ESPE Abstracts

Background: Monogenic early onset obesity is mainly due to pathogenic mutations in a single gene involved in the leptin melanocortin signaling pathway. This pathway is essential for satiety and energy homeostasis. Adenylate cyclase 3 (ADCY3) is a transmembrane protein localized in the primary cilia of neurons and plays a vital role in converting ATP to cAMP, a secondary messenger that regulates various downstream signaling pathways that control carbohydrates and lipids metabolism. Homozygous pathogenic mutations in the ADCY3 gene lead to severe early onset obesity, and insulin resistance. Recently, a study has shown the association of ADCY3 gene mutations with obesity due to its subcellular localization with MC4R in the neural cilia.

Objective: To identify pathogenic variants implicated in early onset obesity and functionally characterize the variants in vitro and molecular modelling.

Results: Using gene panel sequencing we identified novel homozygous frameshift variant c. 2520C>G, p. Thr840X in ADCY3 gene in a four-years old girl who was two years old at the time of diagnosis. She presented with severe obesity (26 Kg, 100^th percentile, +2.1SD and BMI of 29.4 Kg/m²). She was born to first-cousin consanguineous parents who were heterozygous carriers for the variant. She had mild hepatomegaly and insulin resistance with other biochemical and hormonal tests being normal. Functional in-vitro analysis in cell culture using Human Embryonic Kidney 293 (HEK293) transfected with mutant Thr840X showed decreased cyclic-AMP activity compared to cells transfected with wild type ADCY3. Western blot showed a significant downregulation of the ADCY3 protein in the mutant cells. Protein-protein docking indicated stronger binding affinity of WT ADCY3 to G-proteins compared to the truncated protein. The G-proteins appeared to specifically interact with the intracellular region of ADCY3 that is missing in the truncated protein, suggesting that the mutant ADCY3 receptor cannot be activated by the stimulatory G-protein unit.

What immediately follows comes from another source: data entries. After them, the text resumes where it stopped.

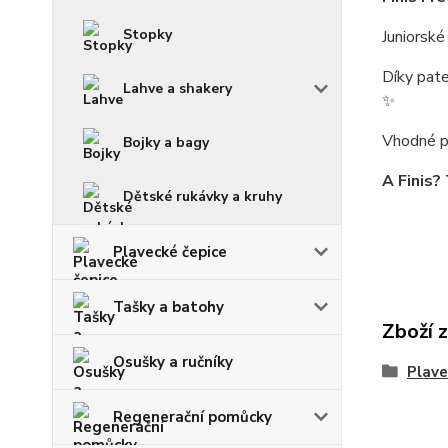
Stopky
Juniorské
Díky
pat
Lahve a shakery
✨
Vhodné
p
Bojky a bagy
A Finis?
Dětské rukávky a kruhy
Plavecké čepice
Tašky a batohy
Zboží 
Osušky a ručníky
Plav
Regenerační pomůcky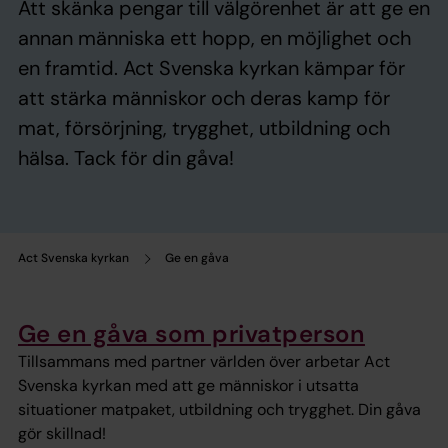
Att skänka pengar till välgörenhet är att ge en
annan människa ett hopp, en möjlighet och
en framtid. Act Svenska kyrkan kämpar för
att stärka människor och deras kamp för
mat, försörjning, trygghet, utbildning och
hälsa. Tack för din gåva!
Act Svenska kyrkan
Ge en gåva
Ge en gåva som privatperson
Tillsammans med partner världen över arbetar Act
Svenska kyrkan med att ge människor i utsatta
situationer matpaket, utbildning och trygghet. Din gåva
gör skillnad!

Conclusion: These findings contribute to the existing data that show the role of ADCY3 in the genetic pathogenesis of early-onset obesity. In-vitro and in-silico functional characterization of the p.Thr804X variant showed conformational change of the receptor impairing enzymatic activity leading to loss of function of the receptor. Furthermore, with functional and computational modelling of additional ADCY3 variants could open the door for personalized medicine approaches that could target ADCY3. Genetic testing is important in severe early onset obesity and early diagnosis may benefit patients with personalized treatment.